*** INFORMATION SUPPLIED ***

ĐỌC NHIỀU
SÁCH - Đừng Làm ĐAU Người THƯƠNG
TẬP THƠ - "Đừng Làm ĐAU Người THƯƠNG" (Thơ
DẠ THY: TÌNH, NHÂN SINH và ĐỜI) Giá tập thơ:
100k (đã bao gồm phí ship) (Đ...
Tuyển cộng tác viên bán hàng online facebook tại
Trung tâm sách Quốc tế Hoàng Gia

*** End of INFORMATION SUPPLIED ***

▶ WORK TO COMPLETE
If a line of the listing above contains "THƯƠNG", pick it out and copy it.

▶ EXERCISE ANSWER
SÁCH - Đừng Làm ĐAU Người THƯƠNG
TẬP THƠ - "Đừng Làm ĐAU Người THƯƠNG" (Thơ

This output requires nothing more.